つまり、西面の武士は「上皇の護衛隊」と言い理由を隠れ蓑にして、ガチの軍隊編成を目論んだものだったわけです。
軍隊を持つ以上、敵がいるわけですが、後鳥羽上皇の敵とは誰だったのか?
それが実は、鎌倉幕府なんです。
後鳥羽上皇はなぜ西面武士を創設したのか
さて、話の流れ的に次に疑問に思うのは、「後鳥羽上皇はなぜ鎌倉幕府を倒そうとしたのか?」ですよね!

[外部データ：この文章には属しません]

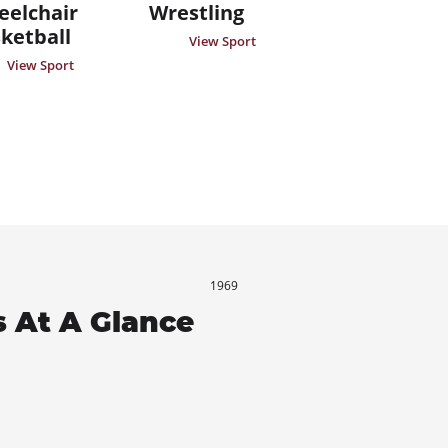
elchair
Wrestling
ketball
View Sport
View Sport
1969
 At A Glance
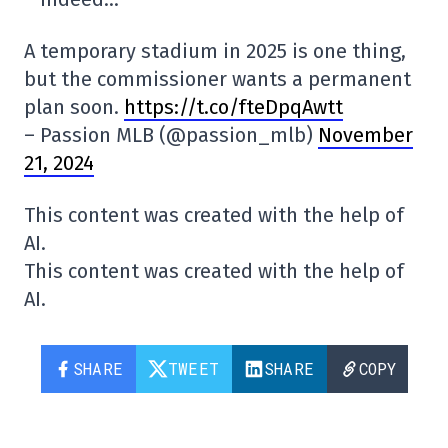
A temporary stadium in 2025 is one thing,
but the commissioner wants a permanent
plan soon.
https://t.co/fteDpqAwtt
– Passion MLB (@passion_mlb)
November
21, 2024
This content was created with the help of
AI.
This content was created with the help of
AI.
SHARE
TWEET
SHARE
COPY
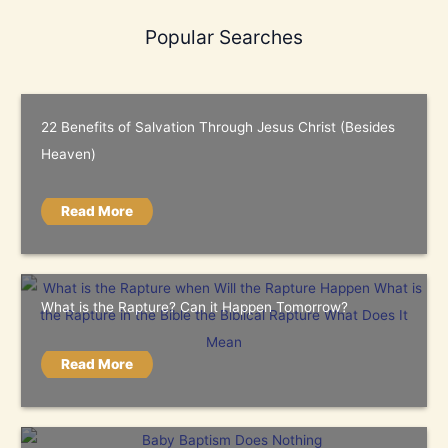
Popular Searches
22 Benefits of Salvation Through Jesus Christ (Besides
Heaven)
Read More
What is the Rapture? Can it Happen Tomorrow?
Read More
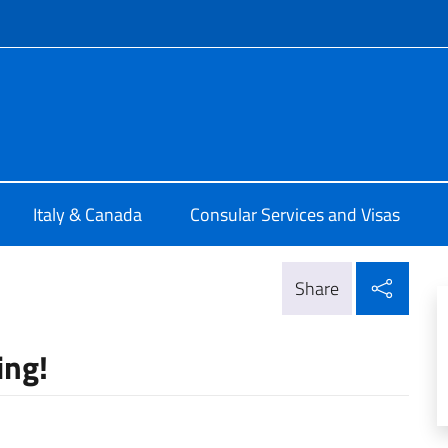
f site
ia di Montreal
Italy & Canada
Consular Services and Visas
Shar
Share
ing!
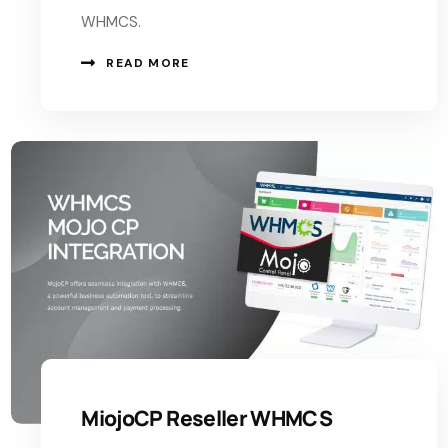
WHMCS.
READ MORE
MiojoCP Reseller WHMCS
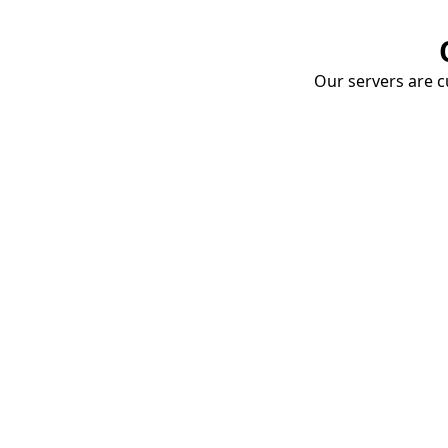
Our servers are cu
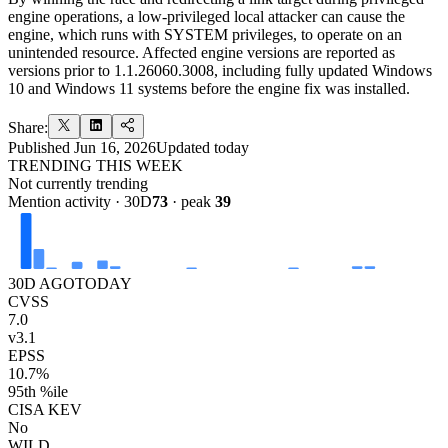
engine operations, a low-privileged local attacker can cause the
engine, which runs with SYSTEM privileges, to operate on an
unintended resource. Affected engine versions are reported as
versions prior to 1.1.26060.3008, including fully updated Windows
10 and Windows 11 systems before the engine fix was installed.
Share:
Published
Jun 16, 2026
Updated
today
TRENDING THIS WEEK
Not currently trending
Mention activity · 30D
73
· peak
39
30D AGO
TODAY
CVSS
7.0
v3.1
EPSS
10.7%
95th %ile
CISA KEV
No
WILD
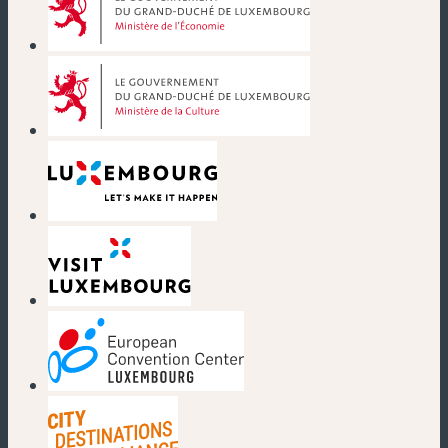
(nouvelle fenêtre)
(nouvelle fenêtre)
(nouvelle fenêtre)
(nouvelle fenêtre)
(nouvelle fenêtre)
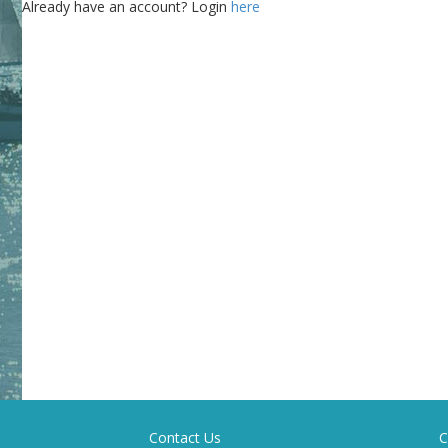
Already have an account? Login
here
Contact Us
C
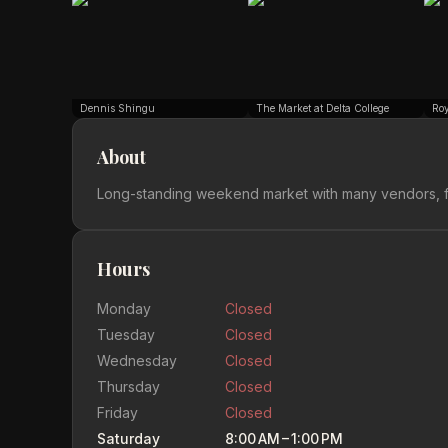
Dennis Shingu
The Market at Delta College
Ro
About
Long-standing weekend market with many vendors, f
Hours
Monday
Closed
Tuesday
Closed
Wednesday
Closed
Thursday
Closed
Friday
Closed
Saturday
8:00 AM – 1:00 PM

この理由は、様々考えられるのですがおそらく一番大きいのは金の問題です。
当時の上皇って実は日本最大の荘園領主でした。そこから得られる財源をお寺建てたり、生活したり、やりたいことをやってたわけです。
鎌倉幕府が成立すると、上皇の所有する荘園に大きく2つの変化が起こります。
- 鎌倉幕府によって任命された地頭が税を徴収するにようになった。上皇が地頭に何か物申そうとしても、鎌倉幕府経由でなければ認められず、しかも、意見のほとんどは幕府に認められなかった。
- 武士の躍進によって相対的に上皇の権威・権力が低下したことで、荘園を寄進してくれる人が減った。

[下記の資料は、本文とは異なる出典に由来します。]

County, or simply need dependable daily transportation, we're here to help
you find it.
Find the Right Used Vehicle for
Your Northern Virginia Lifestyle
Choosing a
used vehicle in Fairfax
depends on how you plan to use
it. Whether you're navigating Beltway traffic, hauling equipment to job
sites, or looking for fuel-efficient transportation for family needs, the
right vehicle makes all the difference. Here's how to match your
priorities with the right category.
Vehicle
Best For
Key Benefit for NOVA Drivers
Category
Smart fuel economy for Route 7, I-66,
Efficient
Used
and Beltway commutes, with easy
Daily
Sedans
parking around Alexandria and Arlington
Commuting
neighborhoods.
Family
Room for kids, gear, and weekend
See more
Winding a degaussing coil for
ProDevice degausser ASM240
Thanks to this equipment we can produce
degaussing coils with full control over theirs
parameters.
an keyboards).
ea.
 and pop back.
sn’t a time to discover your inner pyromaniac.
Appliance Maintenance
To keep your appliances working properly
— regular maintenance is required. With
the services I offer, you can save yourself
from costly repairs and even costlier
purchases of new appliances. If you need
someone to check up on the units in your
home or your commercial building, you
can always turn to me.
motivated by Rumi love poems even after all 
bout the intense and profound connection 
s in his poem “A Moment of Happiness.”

1の地頭に関しては、上皇の所領であるはずなのに上皇の思い通りにならないという上皇の苦悩が簡単に想像できます。地頭の設置は、源頼朝が朝廷権力を奪うために行った政策の1つで、じわりじわりと朝廷を追い込んでいきました。
上皇の持つ荘園の多くは寄進地形荘園と呼ばれる荘園です。漢字ばかりで長ったらしいですが、以下の流れが寄進地形荘園。

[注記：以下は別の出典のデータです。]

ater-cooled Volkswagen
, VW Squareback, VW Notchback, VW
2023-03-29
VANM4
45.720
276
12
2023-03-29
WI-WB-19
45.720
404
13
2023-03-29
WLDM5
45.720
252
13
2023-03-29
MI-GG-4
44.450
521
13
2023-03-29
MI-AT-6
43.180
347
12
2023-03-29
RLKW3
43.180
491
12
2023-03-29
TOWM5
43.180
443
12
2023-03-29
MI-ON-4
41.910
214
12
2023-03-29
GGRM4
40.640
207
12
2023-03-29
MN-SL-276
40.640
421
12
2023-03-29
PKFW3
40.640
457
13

地主A「ハァ・・・、なんかいろんなところから『文句言わずに税金多めに払えや』だの『土地をよこせ。無理ならば戦争だ』とか言われて、全然安心して暮らせないんだが。」
地主B「俺もAみたいに大変だったんだけどよ。なんか上皇に土地を渡したら、毎月金払う代わりに土地を守ってくれるようになったぜ。マジおすすめだから、いっそのこと上皇に土地全部渡しちゃえば?」
地主A「いやいや、土地渡したら俺生活できないからw」
地主B「それが、そうでもないんよ。土地を渡すって言っても書面上の名義を貸すだけで、日々の生活は何も変わらんのさ!上皇は財源が欲しいわけで、住んでいる人を追い出したりとかそんなことするわけないから安心しておk」
地主A「マジか・・・。それならちょっと上皇にお願いしてくる!!」
こんな感じで誰かに対して土地を預けるのが寄進地形荘園。
これも武士の影響力が増すと、おそらく「今は上皇よりも有力御家人とかに寄進した方が土地を安全そうじゃね?」って思う人が増えたのでしょう。上皇に土地を寄進する者はめっきり減ってしまいました。
この辺りの財政事情が後鳥羽上皇が西面の武士を創設して、鎌倉幕府をぶっ倒そうとした理由になったようです。
西面の武士が1206年にはその存在が確認されているので、おそらく1200年代前半に創設されたものだと思われ、後鳥羽上皇が鎌倉幕府に敵意を露わにしたのもこの頃でしょう。
後鳥羽上皇は1221年に、実際に倒幕のために挙兵するわけですが、実は1200年代から既に頭の中に鎌倉幕府をぶっ倒す構想を練っていたのでした。
後鳥羽上皇と西面の武士
新しい軍事力を手に入れた後鳥羽上皇ですが、実はかなり武勇に長けた男で自分で刀剣を打つのが趣味という生粋の武人でもあります。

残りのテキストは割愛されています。